Is anyone looking at a language (based on JSON, YAML whatever) as a DSL
targeting the RDF formal language?
Andy
>
> Holger
>
> [1] http://w3c.github.io/data-shapes/shacl/#templates
>
Re: Definition of SPARQL variable pre-binding
Posted by Holger Knublauch <ho...@knublauch.com>.
On 6/16/2015 22:03, Osma Suominen wrote:
> Here's a slightly relevant discussion about how to support something
> like pre-bound variables / parametrized queries in YASQE, a graphical
> SPARQL editor component in the YASGUI suite (and used by Fuseki among
> others): https://github.com/YASGUI/YASQE/issues/24
Thanks for the pointer.
>
> I'm not sure I understand all the issues here very deeply, but it
> would seem useful to have a standard way of expressing and executing
> parametrized SPARQL queries, which could then be applied by YASQE and
> SHACL among others.
Indeed. Maybe the SHACL templates [1] could be one solution to that,
assuming SHACL becomes a W3C standard. In the current draft you would
specify a template as
ex:MyTemplate
a sh:Template ;
rdfs:label "My template" ;
rdfs:comment "Gets a list of all people born in a given country" ;
sh:argument [
sh:predicate ex:country ;
sh:valueType schema:Country ;
rdfs:comment "The country to get all people for" ;
] ;
sh:sparql """
SELECT ?person
WHERE {
?person ex:bornIn ?country .
} """ ;
.
This structure provides enough metadata to drive user interfaces, e.g.

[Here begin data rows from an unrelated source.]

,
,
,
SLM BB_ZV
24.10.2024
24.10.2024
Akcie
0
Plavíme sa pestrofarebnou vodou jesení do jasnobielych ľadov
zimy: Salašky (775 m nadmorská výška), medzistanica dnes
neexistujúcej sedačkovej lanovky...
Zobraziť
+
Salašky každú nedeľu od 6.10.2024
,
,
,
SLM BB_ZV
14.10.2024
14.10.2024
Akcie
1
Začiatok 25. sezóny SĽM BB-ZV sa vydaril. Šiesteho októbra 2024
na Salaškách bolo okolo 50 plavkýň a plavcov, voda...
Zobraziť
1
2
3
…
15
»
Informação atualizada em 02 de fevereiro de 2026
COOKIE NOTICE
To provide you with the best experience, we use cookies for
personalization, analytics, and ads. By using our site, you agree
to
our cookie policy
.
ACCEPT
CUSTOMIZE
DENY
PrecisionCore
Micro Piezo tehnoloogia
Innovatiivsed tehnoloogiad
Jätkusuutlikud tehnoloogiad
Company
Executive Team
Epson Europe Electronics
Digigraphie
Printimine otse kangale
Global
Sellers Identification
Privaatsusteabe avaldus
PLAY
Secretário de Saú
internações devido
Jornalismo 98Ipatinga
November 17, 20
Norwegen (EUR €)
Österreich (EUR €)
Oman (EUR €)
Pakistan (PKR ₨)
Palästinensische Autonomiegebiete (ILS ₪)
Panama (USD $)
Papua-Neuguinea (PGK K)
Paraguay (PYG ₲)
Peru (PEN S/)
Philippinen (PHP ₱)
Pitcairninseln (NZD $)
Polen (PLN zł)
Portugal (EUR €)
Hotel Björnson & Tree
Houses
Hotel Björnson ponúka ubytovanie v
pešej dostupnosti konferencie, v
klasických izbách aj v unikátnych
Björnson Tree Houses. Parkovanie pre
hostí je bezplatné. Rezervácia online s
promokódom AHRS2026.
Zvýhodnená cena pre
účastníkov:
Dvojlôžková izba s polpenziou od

input forms where users select a country from a list. The semantics in
the current draft are that variables become pre-bound (ex:country ->
?country). This approach has the advantage that each query can be
instantiated as a naturally valid RDF instance, e.g.
ex:ExampleQuery
a ex:MyTemplate ;
ex:country ex:Germany .
This can then be used as a high level language for all kinds of query
calls as constraints, rules or whatever - experts can prepare the SPARQL
while end users just fill in the blanks.
The semantics are intended to be like inserting a VALUES clause into the
"beginning" of the query, i.e. they wouldn't be visible in sub-selects
etc. In contrast to text-substitution algorithms, this also makes sure
that queries are always syntactically valid and can be pre-compiled.
Holger
[1] http://w3c.github.io/data-shapes/shacl/#templates
>
> -Osma
>
>
>
>
> On 16/06/15 12:51, Andy Seaborne wrote:
>> On 16/06/15 09:33, Holger Knublauch wrote:
>>> Thanks, Andy.
>>>
>>> On 6/16/15 6:03 PM, Andy Seaborne wrote:
>>>> On 16/06/15 04:20, Holger Knublauch wrote:
>>>>> Hi,
>>>>>
>>>>> (this question is motivated by the ongoing Data Shapes WG, but I
>>>>> don't
>>>>> speak on their behalf).
>>>>
>>>> Ptr?
>>> http://w3c.github.io/data-shapes/shacl/
>>>
>>> esp http://w3c.github.io/data-shapes/shacl/#sparql-constraints-prebound
>>>
>>> http://www.w3.org/2014/data-shapes/track/issues/68
>>
>> Thanks.
>>
>>>
>>>
>>>>
>>>>>
>>>>> Jena and other APIs such as Sesame support the concept of pre-binding
>>>>> variables prior to SPARQL execution, using
>>>>> QueryExecution.setInitialBinding(). This is convenient to reuse
>>>>> parameterized queries, especially with blank nodes.
>>>>>
>>>>> Question: is there any formal basis of this functionality,
>>>>> formulated so
>>>>> that it can be implemented by other platforms too? I can see that it
>>>>> populates the original bindings that are passed through the algebra
>>>>> objects, but what would be the best way to explain this by means of
>>>>> concepts from the SPARQL 1.1 spec?
>>>>>
>>>>> Thanks
>>>>> Holger
>>>>>
>>>>
>>>> There are two possible explanations - they are not quite the same.
>>>>
>>>> 1/ It's a substitution of a variable for a value execution. This is
>>>> very like parameterized queries. It's a pre-execution step.
>>>
>>> Do you mean syntactic insertion like the ParameterizedQuery class? This
>>> would not support bnodes, and the shapes and focus nodes of a SHACL
>>> constraint will frequently be bnodes. It should also avoid repeated
>>> query parsing, for performance reasons it would be better to operate on
>>> Query objects and their general equivalents (Algebra objects).
>>
>> Substitution does not have to be in syntax - it's rewriting the AST with
>> the real, actual bnode.
>>
>>>> 2/ VALUES
>>>>
>>>> There is a binding as a one row VALUES table and it's join'ed into the
>>>> query as usual.
>>>
>>> I guess inserting a VALUES clause into the beginning would work, but
>>> then again what about bnodes? I guess instead of the VALUES keyword (as
>>> a string), it would need to rely on the equivalent algebra object?
>>>
>>> Just to be clear, this only needs to work in local datasets, not
>>> necessarily with SPARQL endpoints where all we have is a http string
>>> interface. I am looking for a couple of sentences that would provide a
>>> generic implementation strategy that most SPARQL engines either already
>>> have, or could easily add to support SHACL.
>>>
>>> Thanks
>>> Holger
>>>
>>
>> Firstly - I'm talking about principles and execution, not syntax. VALUES
>> is the way to get a data table into a SPARQL execution.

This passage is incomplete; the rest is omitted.